Nnaemeka’s father—known for being less superstitious than his neighbors—refuses to call in a native doctor. Nnaemeka’s father says he will not be another Mrs. Ochuba, and that if his son wants to kill himself then he will let him do it with his own hands. Nnaemeka’s father says it is not for him to help his son die.
Continuing to speak in cryptic terms, Madubogwu says it was Mrs. Ochuba’s own fault: she was a clever woman, but she should have gone to an honest herbalist. Jonathan says she was a wicked murderess, explaining that the medicine was prepared for her husband, and thus he is sure it would have been perfectly beneficial to him. Jonathan says it was wicked to put the medicine in the herbalist’s food and say you were “only trying it out.”
Analysis
In the second section of the story, Achebe draws out the tensions between tradition and modernity, and between arranged marriage and love. Having traveled to his home village to tell his father that he can’t marry Ugoye, the woman his father has arranged for him to marry, Nnaemeka tries to reason that he can’t marry Ugoye because he does not love her. Okeke’s reply—“Nobody said you did. Why should you?”—is comically dismissive. Nnaemeka says, “Marriage today is different,” beginning to explain that the contemporary idea around marriage Nnaemeka has absorbed prize love over everything. But Okeke is too steeped in his ways, too attached to the ways of the village that he has always known, and so insists upon the primacy of arranged marriage over marrying for love.

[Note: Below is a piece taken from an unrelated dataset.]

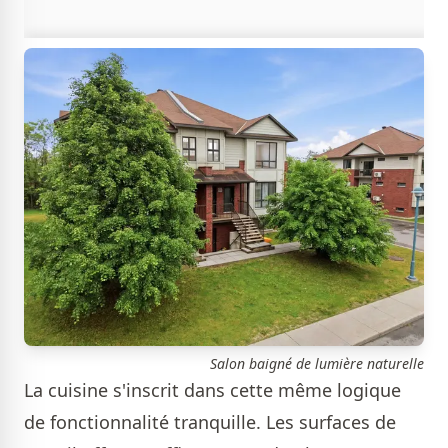
Salon baigné de lumière naturelle
La cuisine s'inscrit dans cette même logique
de fonctionnalité tranquille. Les surfaces de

Realizing that his father is too obstinate to be convinced by his line of argument, Nnaemeka moves away from abstract reasoning to undeniable facts, revealing that he is already engaged to Nene. The news confounds Okeke, as Nnaemeka expected it would. Okeke rejects the idea that his son is engaged on the grounds that love means nothing when looking for a partner, that the Bible says women should be silent and therefore not allowed to teach, and because Nene is from Calabar, meaning she is not an Ibo.
Okeke is clearly angry, but the explosion of scorn Nnaemeka anticipates does not come. Instead, Okeke uncharacteristically goes quiet and retires to his bedroom for the night. This instance of situational irony suggests that Nnaemeka has underestimated his father’s attachment to tradition. While Nnaemeka expected his father would be angry with him, he did not expect his father would recede emotionally. In this way, Nnaemeka seriously underestimates his father’s obstinacy—the quality of being unwaveringly stubborn.
After Okeke vows never to meet Nene, Nnaemeka travels back to Lagos. However, the narrative point of view stays with Okeke in the village, where he prays that the engagement will not proceed. News of Okeke’s predicament spreads as locals commiserate with him. One man suggests that Nnaemeka’s betrayal portends the beginning of the end for them while another alludes to the Christian Bible, citing the Lord’s prediction that “Sons shall rise against their Fathers.”
The unique mix of traditional Ibo culture and the adoption of Christianity is evident in how the conversation easily moves from talk of the Bible to talk of hiring a native doctor to prepare an herbal medicine for Nnaemeka. Some of the villagers recommend Amalile, the same medicine women use to keep their cheating husbands faithful. Okeke, despite his stubborn adherence to certain traditions, is considered progressive within the village, and so dismisses Amalile as superstition. Furthermore, he cites what happened when a local woman named Mrs. Ochuba tested her herbalist’s medicine by putting it in the herbalist’s food, a decision that resulted in the herbalist’s death. With this discussion of the merits of traditional herbal medicine, Achebe shows how even among the villagers there is tension between adherence to tradition and the embrace of modernity.